On this page we introduce our diversity strategy and present comments and progress reports on the subject of diversity at the University of Tübingen.

Diversity strategy

  • The University of Tübingen’s diversity strategy is antidiscriminatory and pursues a structural approach. The aim is to identify and name exclusionary mechanisms and disadvantages, and to take measures to reduce them, as well as working to counter them with a policy of cultural and structural change.
  • It also involves raising an awareness of problems and sensitizing members of the university to diversity.
  • Central components of the diversity strategy are sensitization, enlightenment, education, awareness and finally structural and cultural change. The goal is to ensure the University of Tübingen becomes a diversity-oriented and inclusive university.
  • The University of Tübingen sees diversity – like equal opportunities and family-friendly policies – as a cross-sectional task and therefore believes in diversity mainstreaming.
  • The understanding of diversity is intersectional.

Comments

Prof. Dr.

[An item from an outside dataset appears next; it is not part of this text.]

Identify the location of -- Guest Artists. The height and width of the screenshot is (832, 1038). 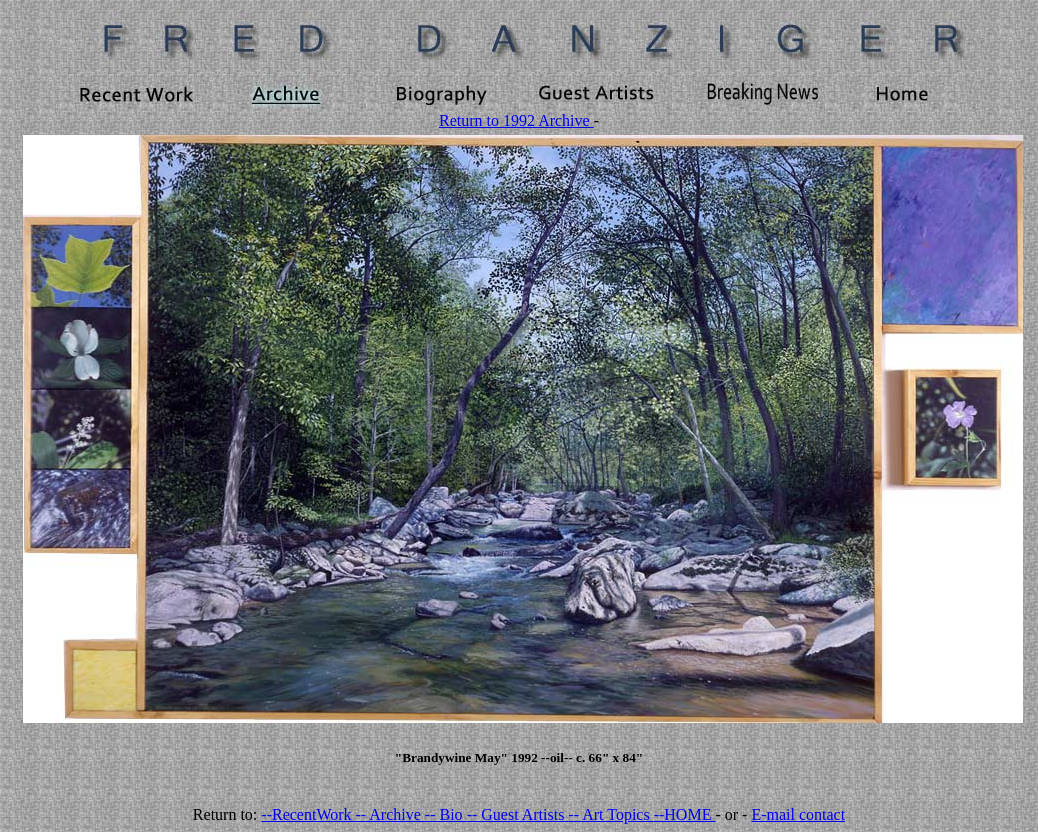
(518, 814).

Monique Scheer
Vice-President for International Affairs and Diversity

A sensitivity to difference is important at all levels of the faculties and administration at a globally active and sociopolitically advanced university, both for the international exchange of ideas and in everyday life at Tübingen.

Diversity policy in higher education is a task that touches on two areas: excellence and equity. Equity as a value in itself also accommodates excellence, because excellent academia needs the most talented and capable students and staff - completely independent of social or national origin, of gender or physical limitation.
 
This requires awareness of differences and open discussion of their implications - both of discrimination and privilege. We are about raising awareness and sensitivity to diversity and removing structural barriers through action - from unconscious assumptions about people to stairwells without elevators.
 
Diversity policy is a cross-sectional task. We always consider and address diversity, equal opportunities, and inclusion in strategic considerations in all areas and in the University's mission statement.

Prof. Dr. Karin Amos
Vice President for Students, Academic Affairs

Diversity, lived diversity, is a factor in creativity, because it brings together different perspectives, experiences of the world and approaches; in relation to teaching and learning, this tends to be productive and necessary ‘irritations’ that in turn are really important aspects of the educational experience: expanding horizons, transformative experiences.

Prof. Dr. Ingrid Hotz-Davies
Director of the Center for Gender and Diversity Research

The university is a place of research and teaching and as such a place of intensive communication. It lives on the diversity and variety of voices that meet there: without this diversity there can be no living university. It is in the university’s own interest to ensure that the diversity of society has equal access to the university and can realize its full potential at and in it.

Lukas Häberle
Student member of the steering group for the first auditing phase

A sensitivity for diversity is important, as the university has to be a safe space in which everyone can realize their potential without fear, marginalization or disadvantage. Only if we jointly accept and support individual identities and personalities can our society profit from the many-faceted resources and potential that people offer.